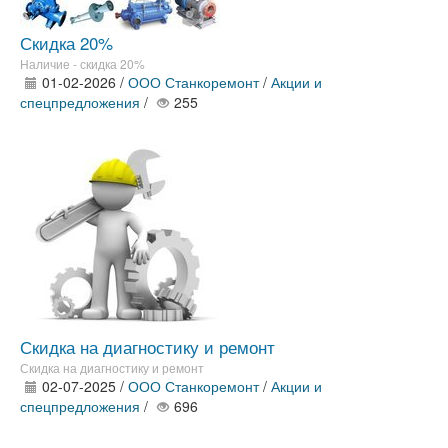
Скидка 20%
Наличие - скидка 20%
01-02-2026 /
ООО Станкоремонт
/
Акции и
спецпредложения
/
255
Скидка на диагностику и ремонт
Скидка на диагностику и ремонт
02-07-2025 /
ООО Станкоремонт
/
Акции и
спецпредложения
/
696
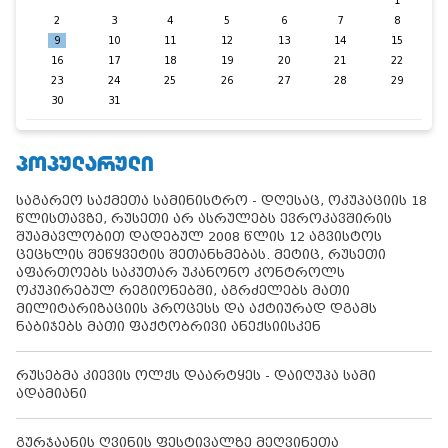
1
2
3
4
5
6
7
8
9
10
11
12
13
14
15
16
17
18
19
20
21
22
23
24
25
26
27
28
29
30
31
ᲞᲝᲞᲣᲚᲐᲠᲣᲚᲘ
საგარეო საქმეთა სამინისტრო - დღესაც, ოკუპაციის 18
წლისთავზე, რუსეთი არ ასრულებს ევროკავშირის
შუამავლობით დადებულ 2008 წლის 12 აგვისტოს
ცეცხლის შეწყვეტის შეთანხმებას. მეტიც, რუსეთი
აფართოებს საკუთარ უკანონო კონტროლს
ოკუპირებულ რეგიონებში, აგრძელებს მათი
მილიტარიზაციის პროცესს და აქტიურად დგამს
ნაბიჯებს მათი ფაქტობრივი ანექსიისკენ
რუსებმა კიევის ოლქს დაარტყეს - დაიღუპა სამი
ადამიანი
გურჯაანის ღვინის ფესტივალზე მეღვინეთა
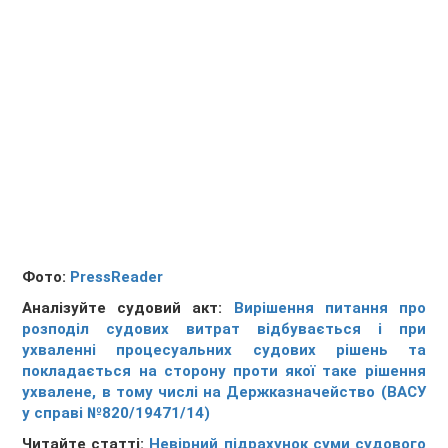
Фото:
PressReader
Аналізуйте судовий акт:
Вирішення питання про
розподіл судових витрат відбувається і при
ухваленні процесуальних судових рішень та
покладається на сторону проти якої таке рішення
ухвалене, в тому числі на Держказначейство (ВАСУ
у справі №820/19471/14)
Читайте статті:
Невірний підрахунок суми судового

.....

— WHAT NEEDS TO BE DONE —
Take the entries above and set them down exactly, minus the pictures.

— TASK RESULT —
Скидка 20%
Наличие - скидка 20%
01-02-2026 /
ООО Станкоремонт
/
Акции и
спецпредложения
/
255
Скидка на диагностику и ремонт
Скидка на диагностику и ремонт
02-07-2025 /
ООО Станкоремонт
/
Акции и
спецпредложения
/
696
1
2
3
4
5
6
7
8
9
10
11
12
13
14
15
16
17
18
19
20
21
22
23
24
25
26
27
28
29
30
31
ᲞᲝᲞᲣᲚᲐᲠᲣᲚᲘ
საგარეო საქმეთა სამინისტრო - დღესაც, ოკუპაციის 18
წლისთავზე, რუსეთი არ ასრულებს ევროკავშირის
შუამავლობით დადებულ 2008 წლის 12 აგვისტოს
ცეცხლის შეწყვეტის შეთანხმებას. მეტიც, რუსეთი
აფართოებს საკუთარ უკანონო კონტროლს
ოკუპირებულ რეგიონებში, აგრძელებს მათი
მილიტარიზაციის პროცესს და აქტიურად დგამს
ნაბიჯებს მათი ფაქტობრივი ანექსიისკენ
რუსებმა კიევის ოლქს დაარტყეს - დაიღუპა სამი
ადამიანი
გურჯაანის ღვინის ფესტივალზე მეღვინეთა
Фото:
PressReader
Аналізуйте судовий акт:
Вирішення питання про
розподіл судових витрат відбувається і при
ухваленні процесуальних судових рішень та
покладається на сторону проти якої таке рішення
ухвалене, в тому числі на Держказначейство (ВАСУ
у справі №820/19471/14)
Читайте статті:
Невірний підрахунок суми судового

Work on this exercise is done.